YOUR GOAL:
A word-for-word copy of the records is needed, with every picture left out.

DATA TO PROCESS:

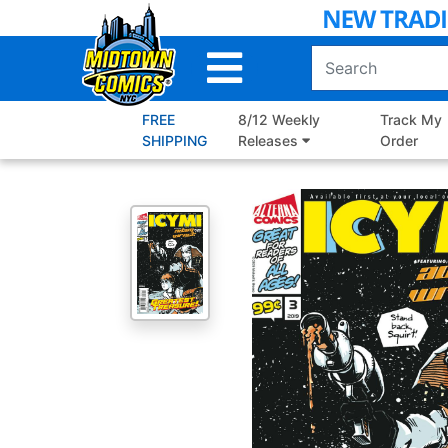
Skip
to
Main
Content
FREE
8/12 Weekly
Track My
SHIPPING
Releases
Order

RESPONSE BOX:
Skip
to
Main
Content
FREE
8/12 Weekly
Track My
SHIPPING
Releases
Order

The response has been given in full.